A Beginner's Guide to SQL: From Creating Tables to Optimization

A Beginner's Guide to SQL: From Creating Tables to Optimization

Картинка к публикации: A Beginner's Guide to SQL: From Creating Tables to Optimization

Introduction to SQL

SQL (Structured Query Language) is a language used to interact with relational databases. Its main purpose is to provide developers and administrators with a straightforward yet powerful tool for storing, modifying, and retrieving data. Let’s dive into why SQL is so important and why almost every modern information system relies on relational DBMS (Database Management Systems).

What Is SQL and Why Is It Important?

SQL was created to simplify how we work with data. In earlier days, handling information in programs often meant dealing with complicated binary or text formats. With the advent of SQL, storing and searching data became much easier and faster.

  • Versatility. SQL is supported by most popular DBMSs: MySQL, PostgreSQL, Oracle, Microsoft SQL Server, and more.
  • Simplicity. The SQL query language has a readable syntax based on English keywords (SELECT, INSERT, UPDATE, DELETE).
  • Flexibility. SQL lets you perform complex filtering, sorting, aggregate calculations, and merges of data from multiple tables.
  • Standardization. The core syntax is similar across different DBMSs, making it simpler to switch from one system to another.

No matter if it’s an online store, a social network, or an internal accounting system, nearly every application is built around a database. This is why SQL skills are in demand in various projects.

Relational Databases: Key Principles

The relational model of databases is based on the idea that data is stored in two-dimensional tables (the term relation comes from this concept). In these tables, rows (or “records”) represent individual entities, while columns (or “fields”) represent the attributes of those entities.
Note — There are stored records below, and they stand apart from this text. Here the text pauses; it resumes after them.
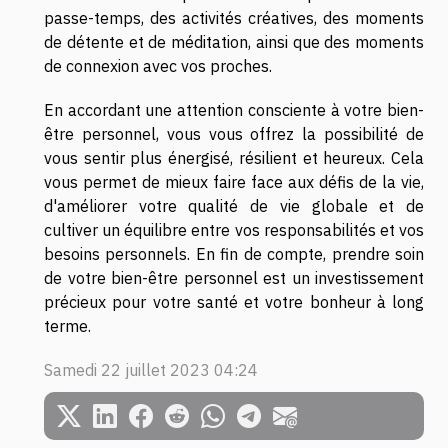
passe-temps, des activités créatives, des moments
de détente et de méditation, ainsi que des moments
de connexion avec vos proches.
En accordant une attention consciente à votre bien-
être personnel, vous vous offrez la possibilité de
vous sentir plus énergisé, résilient et heureux. Cela
vous permet de mieux faire face aux défis de la vie,
d'améliorer votre qualité de vie globale et de
cultiver un équilibre entre vos responsabilités et vos
besoins personnels. En fin de compte, prendre soin
de votre bien-être personnel est un investissement
précieux pour votre santé et votre bonheur à long
terme.
Samedi 22 juillet 2023 04:24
Example: “Users” table structure

IDNameEmailRegistration Date
1Иванivan@example.com2025-01-01
2Еленаelena@example.com2025-01-02
3Николайnikolay@example.com2025-01-05
  • Columns (fields) represent different data points (ID, Name, Email, Registration Date).
  • Rows (records) are actual instances of data (in this case, users).

Core Principles of the Relational Model

  1. Unique name for each table. For example, users, orders, products.
  2. Explicit structure. Every table has a clearly defined set of columns with specific data types.
  3. Primary key. To identify each record, tables usually have a special column (e.g., id) whose values are unique.
  4. Relationships. Tables can be linked through foreign keys. For instance, an orders table can contain a foreign key referencing the user who placed the order.

This relational approach offers a convenient structure for managing interrelated data, and SQL makes it simple and efficient to manipulate that data.

Database Architecture: How Data Is Stored and Processed

When we talk about a relational database, we generally mean a DBMS that manages multiple components:

  1. File system. Tables are physically stored in files with a specialized format (each DBMS has its own internal mechanisms).
  2. Server side. This is the database “engine” that processes incoming SQL queries, optimizes them, interacts with the files, and returns the results.
  3. Client. This could be our application or a command-line utility that sends SQL queries and receives responses.

Note: In some cases, the DBMS’s storage logic may include caching, replication, distributing data across multiple servers, and other sophisticated mechanisms. But on a basic level, you should understand there is a “core” (the server) and a “client” (us) that communicates with the server using SQL.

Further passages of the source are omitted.